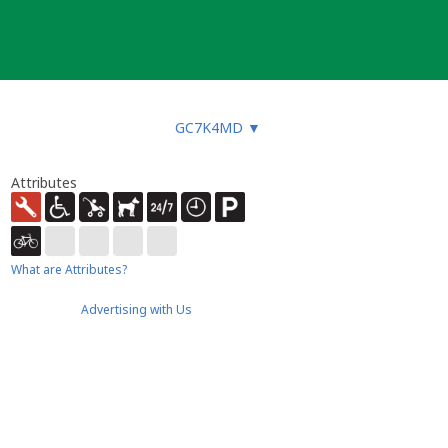
GC7K4MD
▼
Attributes
What are Attributes?
Advertising with Us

**Required work**. With the images left out, set down each record exactly as it appears.

**Task answer**.
GC7K4MD
▼
Attributes
What are Attributes?
Advertising with Us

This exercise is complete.